Task description =>
Take the lines from the head of the listing through the one bearing "chosen to award" and copy them exactly, leaving every picture out.

Dataset records =>

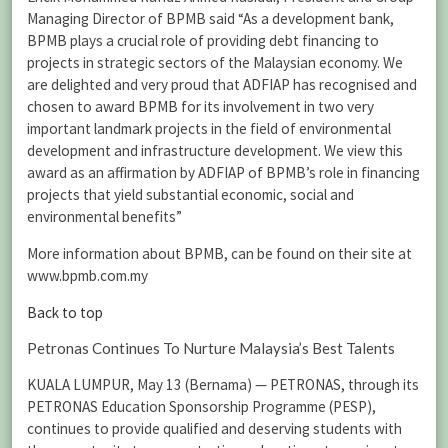
Managing Director of BPMB said “As a development bank,
BPMB plays a crucial role of providing debt financing to
projects in strategic sectors of the ‎Malaysian economy. We
are delighted and very proud that ADFIAP has recognised and
chosen to award BPMB for its involvement in two very
important landmark projects in the field of environmental
development and infrastructure development. We view this
award as an affirmation by ADFIAP of BPMB’s role in financing
projects that yield substantial economic, social and
environmental benefits”
More information about BPMB, can be found on their site at
www.bpmb.com.my
Back to top
Petronas Continues To Nurture Malaysia’s Best Talents
KUALA LUMPUR, May 13 (Bernama) — PETRONAS, through its
PETRONAS Education Sponsorship Programme (PESP),
continues to provide qualified and deserving students with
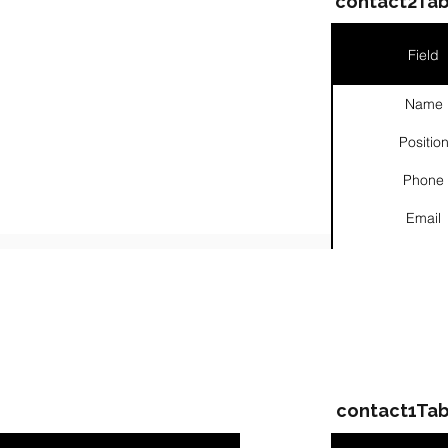
contact2Tab
Field
Name
Positio
Phone
Email
Links
ompanies & Contacts
contact1Tab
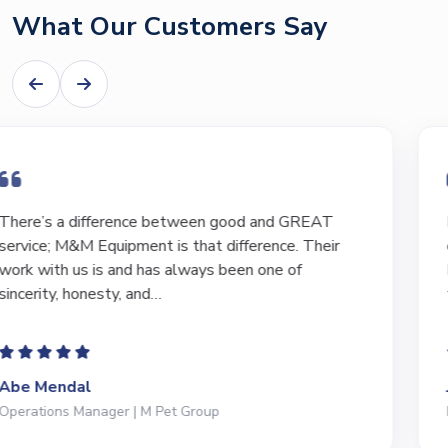
What Our Customers Say
I have bought and sold numerous pieces of
equipment of the years from M&M and have found
Marty and Marc to be a great source of information
to lead…
Jeffrey Saval
President | Deli Brands of America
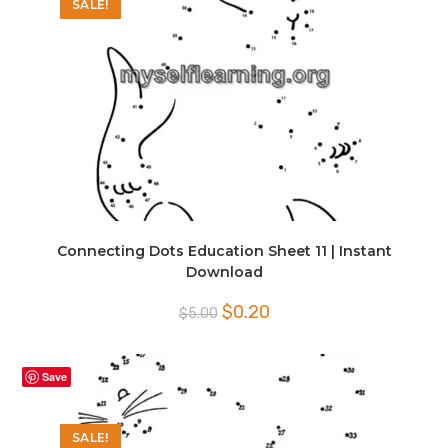
SALE!
Connecting Dots Education Sheet 11 | Instant
Download
Original
Current
$
0.20
$
5.00
price
price
was:
is:
$5.00.
$0.20.
Save
SALE!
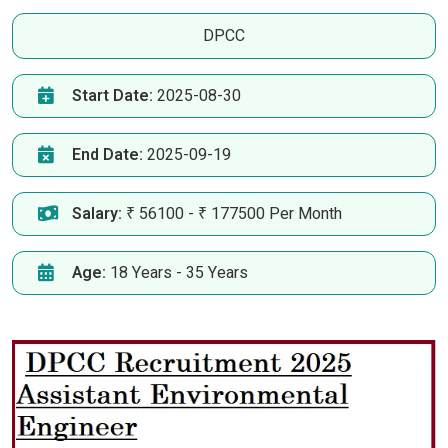
DPCC
Start Date:
2025-08-30
End Date:
2025-09-19
Salary:
₹ 56100 - ₹ 177500 Per Month
Age:
18 Years - 35 Years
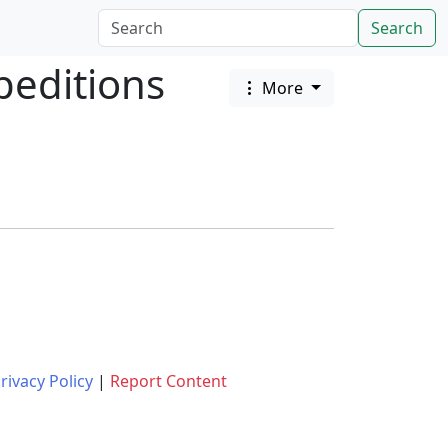
Search
peditions
More
rivacy Policy
|
Report Content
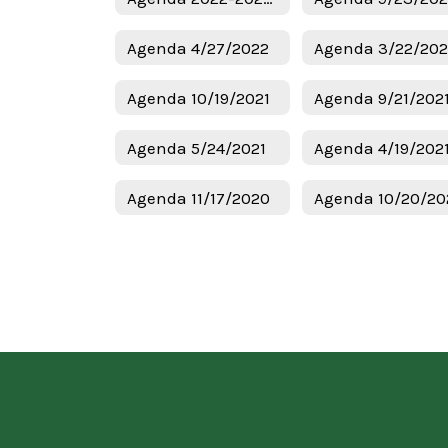
Agenda 4/27/2022
Agenda 3/22/20
Agenda 10/19/2021
Agenda 9/21/202
Agenda 5/24/2021
Agenda 4/19/202
Agenda 11/17/2020
Agenda 10/20/20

Exercise result =>
Managing Director of BPMB said “As a development bank,
BPMB plays a crucial role of providing debt financing to
projects in strategic sectors of the ‎Malaysian economy. We
are delighted and very proud that ADFIAP has recognised and
chosen to award BPMB for its involvement in two very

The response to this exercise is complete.